*What is expected*. In your copy of the listing below, reproduce each word exactly and include no pictures.

***** Material for the task *****

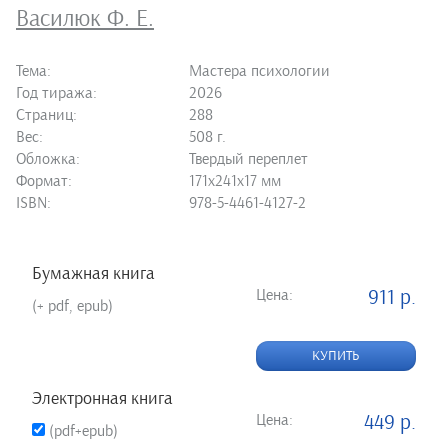
Василюк Ф. Е.
Тема:
Мастера психологии
Год тиража:
2026
Страниц:
288
Вес:
508 г.
Обложка:
Твердый переплет
Формат:
171х241х17 мм
ISBN:
978-5-4461-4127-2
Бумажная книга
Цена:
911 р.
(+ pdf, epub)
КУПИТЬ
Электронная книга
Цена:
449 р.
(pdf+epub)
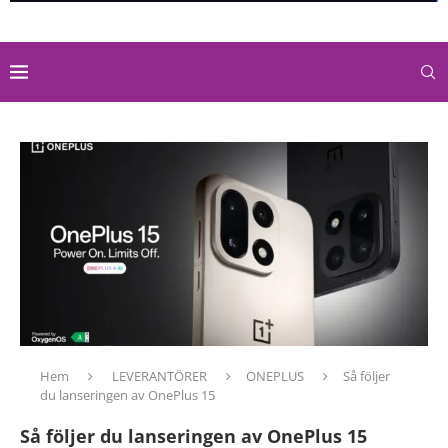
Hem
LEVERANTÖRER
ONEPLUS
Så följer
du lanseringen av OnePlus 15
Så följer du lanseringen av OnePlus 15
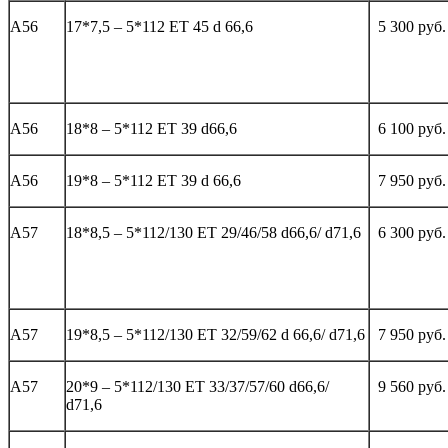
А56
17*7,5 – 5*112 ЕТ 45 d 66,6
5 300 руб.
А56
18*8 – 5*112 ЕТ 39 d66,6
6 100 руб.
А56
19*8 – 5*112 ЕТ 39 d 66,6
7 950 руб.
А57
18*8,5 – 5*112/130 ЕТ 29/46/58 d66,6/ d71,6
6 300 руб.
А57
19*8,5 – 5*112/130 ЕТ 32/59/62 d 66,6/ d71,6
7 950 руб.
А57
20*9 – 5*112/130 ET 33/37/57/60 d66,6/
9 560 руб.
d71,6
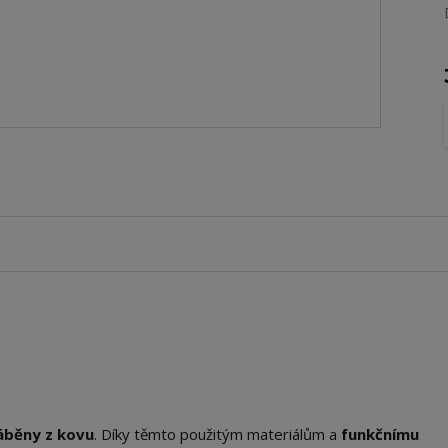
áběny z kovu
. Díky těmto použitým materiálům a
funkčnímu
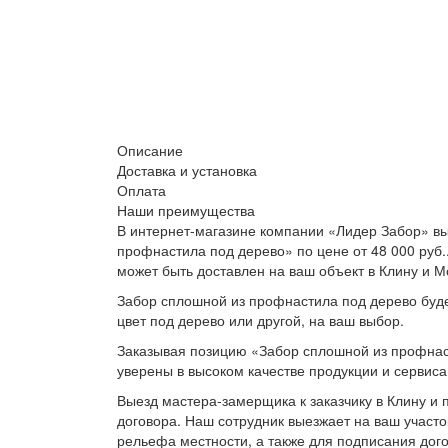
Описание
Доставка и установка
Оплата
Наши преимущества
В интернет-магазине компании «Лидер Забор» вы
профнастила под дерево» по цене от 48 000 руб
может быть доставлен на ваш объект в Клину и М
Забор сплошной из профнастила под дерево буде
цвет под дерево или другой, на ваш выбор.
Заказывая позицию «Забор сплошной из профнаст
уверены в высоком качестве продукции и сервиса
Выезд мастера-замерщика к заказчику в Клину и 
договора. Наш сотрудник выезжает на ваш участо
рельефа местности, а также для подписания дог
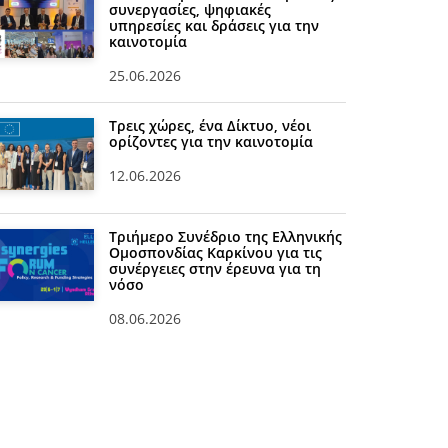
συνεργασίες, ψηφιακές
υπηρεσίες και δράσεις για την
καινοτομία
25.06.2026
Τρεις χώρες, ένα Δίκτυο, νέοι
ορίζοντες για την καινοτομία
12.06.2026
Τριήμερο Συνέδριο της Ελληνικής
Ομοσπονδίας Καρκίνου για τις
συνέργειες στην έρευνα για τη
νόσο
08.06.2026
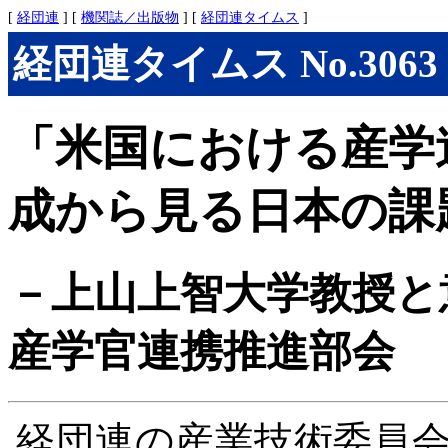
[
経団連
] [
機関誌／出版物
] [
経団連タイムス
]
経団連タイムス No.3063 (
「米国における産学
成から見る日本の課
－上山上智大学教授と
産学官連携推進部会
経団連の産業技術委員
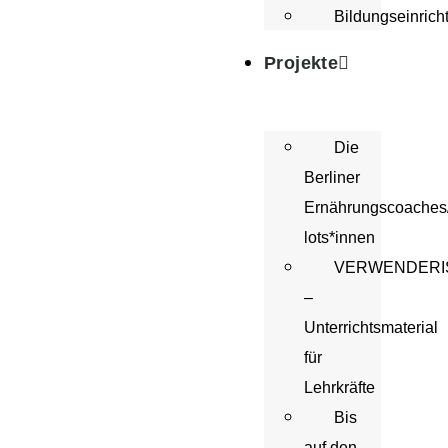
Bildungseinric
Projekte
Die
Berliner
Ernährungscoaches/
lots*innen
VERWENDERI
–
Unterrichtsmaterial
für
Lehrkräfte
Bis
auf den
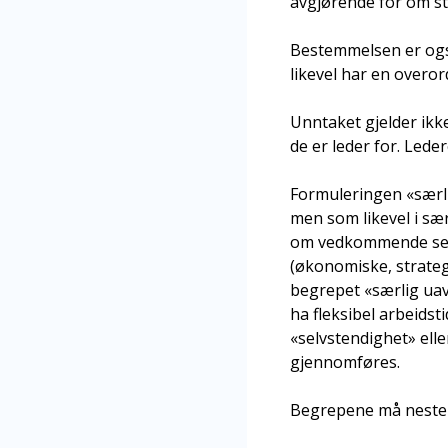
avgjørende for om sti
Bestemmelsen er også
likevel har en overord
Unntaket gjelder ikke 
de er leder for. Lede
Formuleringen «særli
men som likevel i særl
om vedkommende selv 
(økonomiske, strateg
begrepet «særlig uavh
ha fleksibel arbeidst
«selvstendighet» ell
gjennomføres.
Begrepene må nesten u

*****

*Output*.
Василюк Ф. Е.
Тема:
Мастера психологии
Год тиража:
2026
Страниц:
288
Вес:
508 г.
Обложка:
Твердый переплет
Формат:
171х241х17 мм
ISBN:
978-5-4461-4127-2
Бумажная книга
Цена:
911 р.
(+ pdf, epub)
КУПИТЬ
Электронная книга
Цена:
449 р.
(pdf+epub)
Hem
LEVERANTÖRER
ONEPLUS
Så följer
du lanseringen av OnePlus 15
Så följer du lanseringen av OnePlus 15
А56
17*7,5 – 5*112 ЕТ 45 d 66,6
5 300 руб.
А56
18*8 – 5*112 ЕТ 39 d66,6
6 100 руб.
А56
19*8 – 5*112 ЕТ 39 d 66,6
7 950 руб.
А57
18*8,5 – 5*112/130 ЕТ 29/46/58 d66,6/ d71,6
6 300 руб.
А57
19*8,5 – 5*112/130 ЕТ 32/59/62 d 66,6/ d71,6
7 950 руб.
А57
20*9 – 5*112/130 ET 33/37/57/60 d66,6/
9 560 руб.
d71,6
áběny z kovu
. Díky těmto použitým materiálům a
funkčnímu
Описание
Доставка и установка
Оплата
Наши преимущества
В интернет-магазине компании «Лидер Забор» вы
профнастила под дерево» по цене от 48 000 руб
может быть доставлен на ваш объект в Клину и М
Забор сплошной из профнастила под дерево буде
цвет под дерево или другой, на ваш выбор.
Заказывая позицию «Забор сплошной из профнаст
уверены в высоком качестве продукции и сервиса
Выезд мастера-замерщика к заказчику в Клину и 
договора. Наш сотрудник выезжает на ваш участо
рельефа местности, а также для подписания дог
συνεργασίες, ψηφιακές
υπηρεσίες και δράσεις για την
καινοτομία
25.06.2026
Τρεις χώρες, ένα Δίκτυο, νέοι
ορίζοντες για την καινοτομία
12.06.2026
Τριήμερο Συνέδριο της Ελληνικής
Ομοσπονδίας Καρκίνου για τις
συνέργειες στην έρευνα για τη
νόσο
08.06.2026
[
経団連
] [
機関誌／出版物
] [
経団連タイムス
]
経団連タイムス No.3063 (
「米国における産学
成から見る日本の課
－上山上智大学教授と
産学官連携推進部会
経団連の産業技術委員
Bildungseinric
Projekte
Die
Berliner
Ernährungscoaches/
lots*innen
VERWENDERI
–
Unterrichtsmaterial
für
Lehrkräfte
Bis
auf den
avgjørende for om sti
Bestemmelsen er også
likevel har en overord
Unntaket gjelder ikke 
de er leder for. Lede
Formuleringen «særli
men som likevel i særl
om vedkommende selv 
(økonomiske, strateg
begrepet «særlig uavh
ha fleksibel arbeidst
«selvstendighet» ell
gjennomføres.
Begrepene må nesten u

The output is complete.